Not true! When you eat matters, as does frequency, so ditch the multiple-mini-meal mantra that was all the rage a few years back. One of the best things you can do to help normalize weight is to practice intermittent fasting. A traditional rule of thumb is to allow 12 to 16 hours between dinner and breakfast; for instance, dinner at 7PM and breakfast at 7AM. What’s the payoff? A more efficient metabolism. Your body will do more with less of everything—lower blood sugar and insulin levels, less fat build-up and inflammation. Think of it this way: Since we burn calories more efficiently, with less insulin, during the day, that’s when we should take in most of our calories, instead of dumping them on the late-night dinner plate just as our calorie-burning machinery is winding down.

Unfortunately, those late-night noshes re-prime the insulin pump as we’re hitting the hay, making those calories less likely to be burned by our muscles—and more likely to be stored as fat. In other words, the battle of the bulge can be fought by ascribing to the old adage “Eat breakfast like a king, lunch like a prince and dinner like a pauper.” Please note: “breakfast” just means break-fast; it’s your first meal after fasting overnight. Having that first meal later and your last meal earlier—that is, restricting the hours you eat to eight or 10—can be extremely helpful for weight loss.
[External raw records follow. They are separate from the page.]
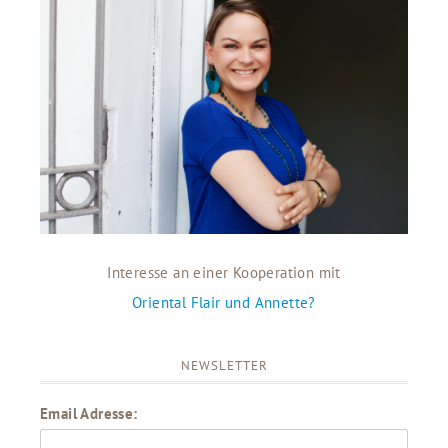
Interesse an einer Kooperation mit
Oriental Flair und Annette?
NEWSLETTER
Email Adresse: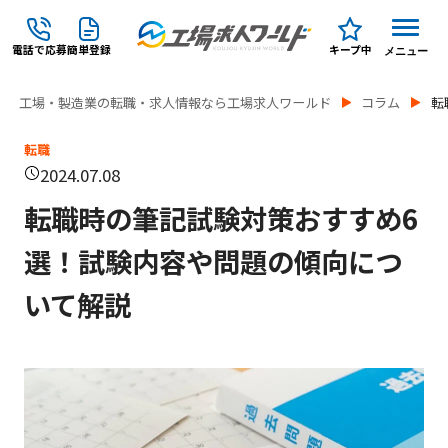
電話で応募
簡単登録
キープ中
メニュー
工場・製造業の転職・求人情報なら工場求人ワールド
コラム
転
転職
2024.07.08
転職時の筆記試験対策おすすめ6
選！試験内容や問題の傾向につ
いて解説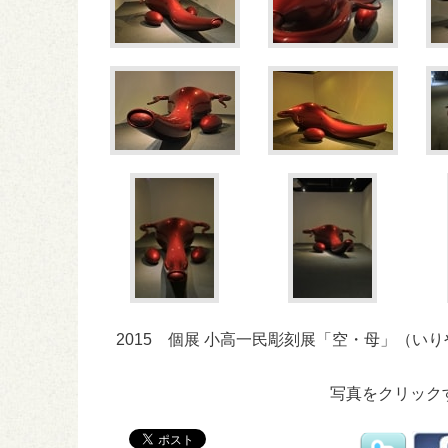
2015 個展 小高一民彫刻展「空・母」（い
写真をクリック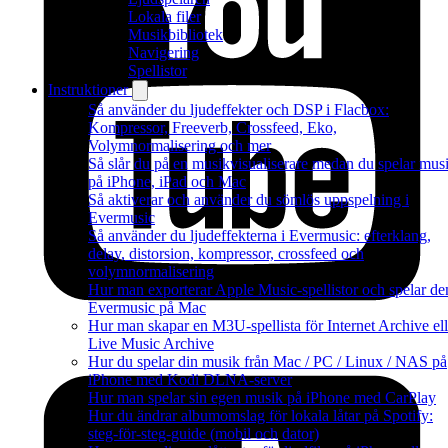
Lokala filer
Musikbibliotek
Navigering
Spellistor
Instruktioner
Så använder du ljudeffekter och DSP i Flacbox:
Kompressor, Freeverb, Crossfeed, Eko,
Volymnormalisering och mer
Så slår du på en musikvisualiserare medan du spelar mus
på iPhone, iPad och Mac
Så aktiverar och använder du sömlös uppspelning i
Evermusic
Så använder du ljudeffekterna i Evermusic: efterklang,
delay, distorsion, kompressor, crossfeed och
volymnormalisering
Hur man exporterar Apple Music-spellistor och spelar de
Evermusic på Mac
Hur man skapar en M3U-spellista för Internet Archive ell
Live Music Archive
Hur du spelar din musik från Mac / PC / Linux / NAS på
iPhone med Kodi DLNA-server
Hur man spelar sin egen musik på iPhone med CarPlay
Hur du ändrar albumomslag för lokala låtar på Spotify:
steg-för-steg-guide (mobil och dator)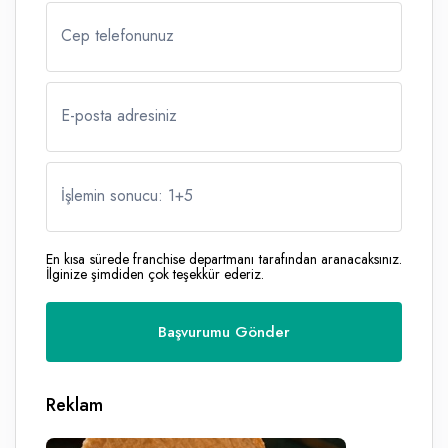
Cep telefonunuz
E-posta adresiniz
İşlemin sonucu: 1
+
5
En kısa sürede franchise departmanı tarafından aranacaksınız.
İlginize şimdiden çok teşekkür ederiz.
Reklam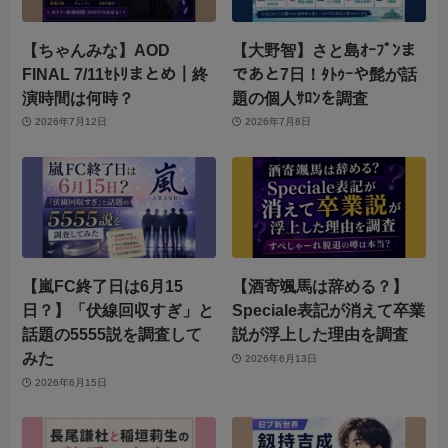
【ちゃんみな】AOD
【大野智】さと島ｵｰﾌﾟﾝま
FINAL 7/11ｾﾄﾘまとめ｜終
であと7日！ﾀﾄｩｰや髭が話
演時間は何時？
題の個人ｻﾛﾝを調査
2026年7月12日
2026年7月8日
【嵐FC終了日は6月15
【酒寄颯馬は辞める？】
日？】「伏線回収すぎ」と
Speciale表記が消えて卒業
話題の5555説を調査して
説が浮上した理由を調査
みた
2026年6月13日
2026年6月15日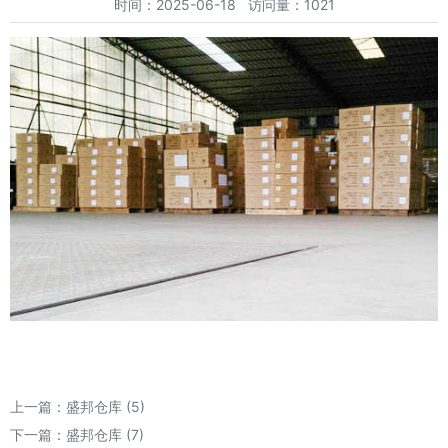
时间：2025-06-18 访问量：1021
上一篇：
盛邦仓库 (5)
下一篇：
盛邦仓库 (7)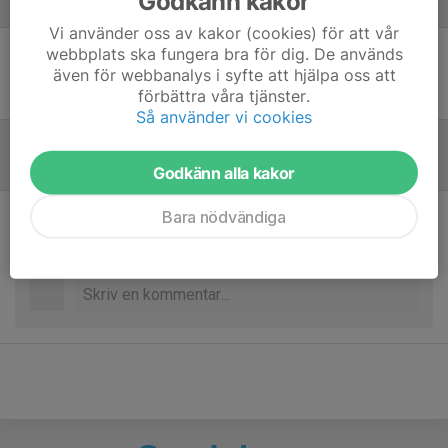
Godkänn kakor
Laguppställning
Vi använder oss av kakor (cookies) för att vår
webbplats ska fungera bra för dig. De används
Ingen uppställning ifylld
även för webbanalys i syfte att hjälpa oss att
förbättra våra tjänster.
Så använder vi cookies
Referat
Godkänn alla kakor
Bara nödvändiga
Inget referat skrivet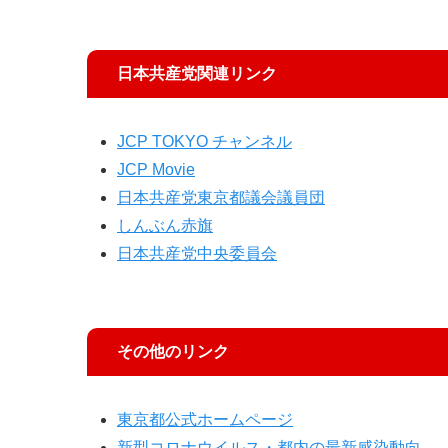
日本共産党関連リンク
JCP TOKYO チャンネル
JCP Movie
日本共産党東京都議会議員団
しんぶん赤旗
日本共産党中央委員会
その他のリンク
東京都公式ホームページ
新型コロナウイルス・都内の最新感染動向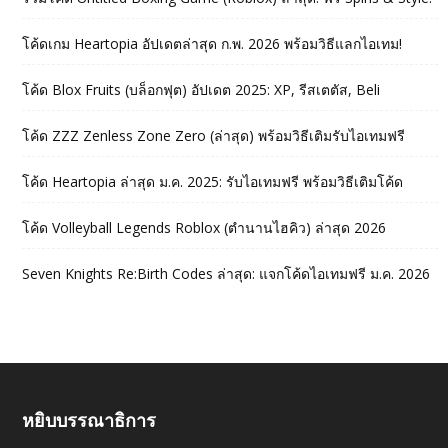
โค้ดเกม Heartopia อัปเดตล่าสุด ก.พ. 2026 พร้อมวิธีแลกไอเทม!
โค้ด Blox Fruits (บล็อกฟุต) อัปเดต 2025: XP, รีสเตตัส, Beli
โค้ด ZZZ Zenless Zone Zero (ล่าสุด) พร้อมวิธีเติมรับไอเทมฟรี
โค้ด Heartopia ล่าสุด ม.ค. 2025: รับไอเทมฟรี พร้อมวิธีเติมโค้ด
โค้ด Volleyball Legends Roblox (ตำนานไฮคิว) ล่าสุด 2026
Seven Knights Re:Birth Codes ล่าสุด: แจกโค้ดไอเทมฟรี ม.ค. 2026
หยิบบรรณาธิการ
In a word, wrong! Sleep matters. A lot. And it can help keep your weight in check, so snooze if you want to lose (weight, that is). Ever notice how when you’re burning the candle at both ends, weight seems to skyrocket? Not getting enough sleep, especially chronic sleep deprivation, causes hormonal changes that can slow weight loss or, worse, promote weight gain. Shorting yourself on sleep reduces leptin, the hormone that helps regulate bodyweight. Bottom line: Get your rest if you want to win at weight loss.